Yeah, because modern skeletons have the marks of heavy manual labour on them....

Dude, you've bought into a lie. We definitely work less than people who had to fight to exist from day to day.

[-] TheChurn@kbin.social 6 points 7 months ago

Yeah, because modern skeletons have the marks of heavy manual labour on them…

Bro have you ever talked to anyone in the trades? They are all limping by 35.

Not everyone gets a do-nothing laptop job.

[-] HikingVet@lemmy.ca 4 points 7 months ago* (last edited 7 months ago)

I am in the trades (Journeyman Millwright, former sailor and diesel mechanic), over 35 and am not limping.

It's not standard for us to be that broken, that early. Most of the people who are, aren't paying attention to how they are doing it.

Not everyone breaks themselves in the trades.

[-] TranscendentalEmpire@lemm.ee 2 points 7 months ago

It's not really an adequate comparison. I work in orthopedics and rehabilitation, and modern people do indeed acquire specific chronic orthopedic ailments based on their occupation.

Most of these injuries are acquired from jobs where you repeat specific motions all day. It doesn't really mean you've done hard labour, more that you've over used specific muscle groups and joints.

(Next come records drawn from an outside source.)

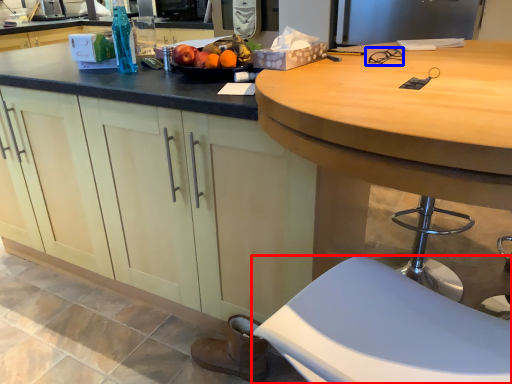 Question: Among these objects, which one is nearest to the camera, stool (highlighted by a red box) or glasses (highlighted by a blue box)?

Choices:
 (A) stool
 (B) glasses

Answer: (A) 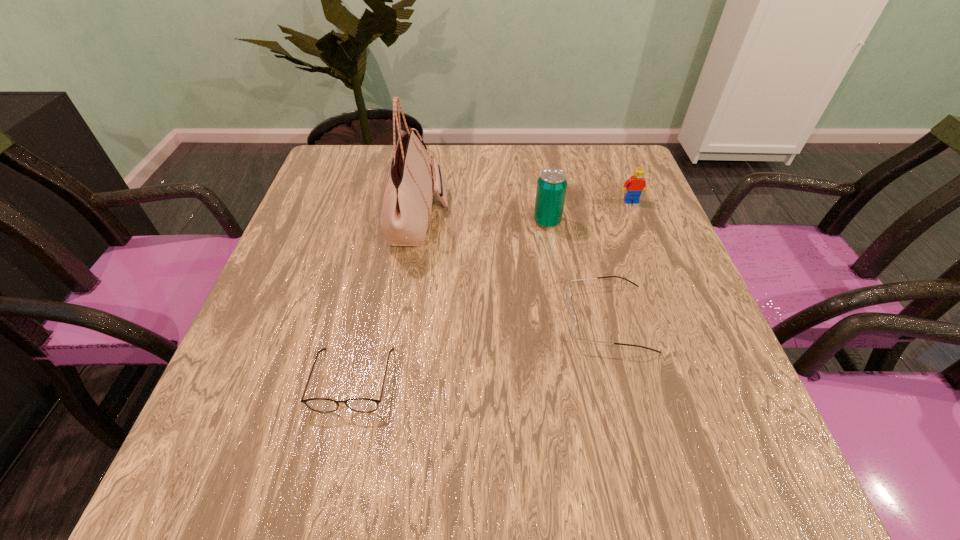 The width and height of the screenshot is (960, 540). What are the coordinates of `free space at the left edge of the desktop` in the screenshot? It's located at click(x=274, y=381).

Where is `free location at the far left corner`? This screenshot has height=540, width=960. free location at the far left corner is located at coordinates (372, 186).

I want to click on blank space at the near left corner of the desktop, so click(x=263, y=470).

This screenshot has height=540, width=960. In order to click on blank space at the far right corner of the desktop in this screenshot , I will do `click(621, 158)`.

Image resolution: width=960 pixels, height=540 pixels. Find the location of `vacant space that's between the fourth shortest object and the right spectacles`. vacant space that's between the fourth shortest object and the right spectacles is located at coordinates (577, 270).

Where is `vacant point located between the shortest object and the right spectacles`? The width and height of the screenshot is (960, 540). vacant point located between the shortest object and the right spectacles is located at coordinates (480, 349).

You are a GUI agent. You are given a task and a screenshot of the screen. Output one action in this format:
    pyautogui.click(x=<x>, y=<y>)
    Task: Click on the free point between the tallest object and the right spectacles
    
    Given the screenshot: What is the action you would take?
    pyautogui.click(x=513, y=268)

You are a GUI agent. You are given a task and a screenshot of the screen. Output one action in this format:
    pyautogui.click(x=<x>, y=<y>)
    Task: Click on the empty location between the right spectacles and the handbag
    Image resolution: width=960 pixels, height=540 pixels.
    Given the screenshot: What is the action you would take?
    pyautogui.click(x=513, y=268)

The height and width of the screenshot is (540, 960). I want to click on empty space between the left spectacles and the fourth shortest object, so click(450, 300).

This screenshot has height=540, width=960. Find the location of `free space between the shortest object and the second tallest object`. free space between the shortest object and the second tallest object is located at coordinates (450, 300). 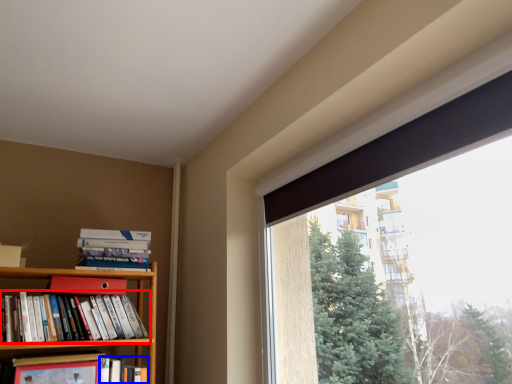 Question: Among these objects, which one is farthest to the camera, book (highlighted by a red box) or book (highlighted by a blue box)?

Choices:
 (A) book
 (B) book

Answer: (B) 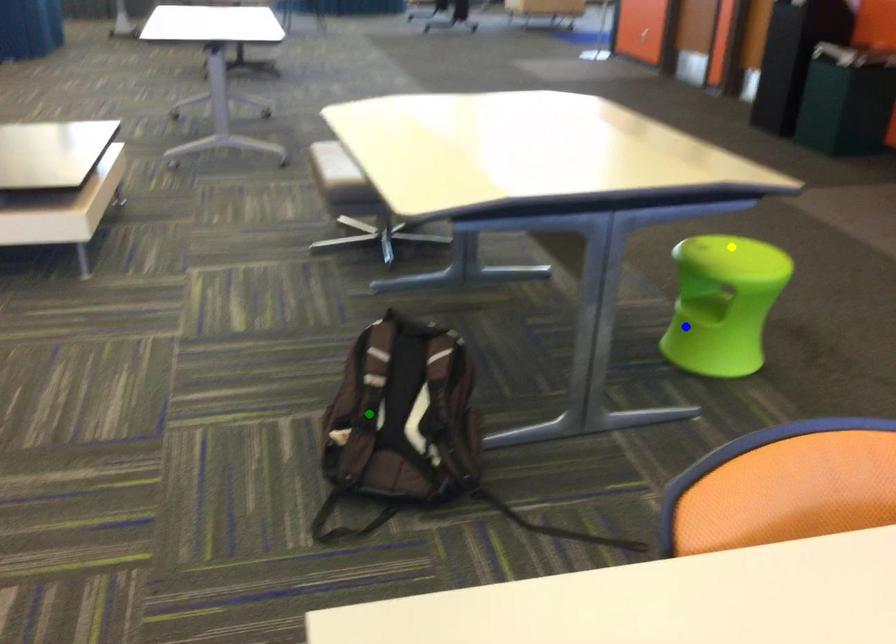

Btw I do agree with your general rebuttal, that any work back then was much more labour intensive. I just don't know if that particular anthropological fact lends much weight to your argument.

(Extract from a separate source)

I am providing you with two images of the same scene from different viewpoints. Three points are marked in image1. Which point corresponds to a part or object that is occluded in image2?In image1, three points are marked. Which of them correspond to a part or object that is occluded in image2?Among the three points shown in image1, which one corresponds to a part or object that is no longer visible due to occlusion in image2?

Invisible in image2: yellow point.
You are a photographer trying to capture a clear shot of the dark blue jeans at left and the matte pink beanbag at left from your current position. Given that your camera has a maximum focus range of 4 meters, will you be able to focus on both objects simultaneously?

You'd probably get better information examining the average age of the working male. From anecdotal experience, hard labour is a young mans game. I work in oil country, and I don't ever have any old rough necks as patients. At least not one's whole are still working.

[-] doublejay1999@lemmy.world 4 points 7 months ago

We do not “definitely “ work less. Modern Research by Graber, Wolff , Moss Finley & Peter Garnsey found plenty of evidence to challenge that view.

[-] scrion@lemmy.world 11 points 7 months ago

I'm not at home in this field. I have looked at Non-Slave Labour in the Greco-Roman World by Garnsey, and can probably hop on from there, but would you mind providing more details on the sources, e. g. are you referring to the economist Richard D. Wolff? Any particular papers / DOIs you could provide?

[-] Meron35@lemmy.world 1 points 7 months ago

It depends on when in history you are comparing from. For most of human history, humans as hunter gatherers worked on average only 3-8 hours each day.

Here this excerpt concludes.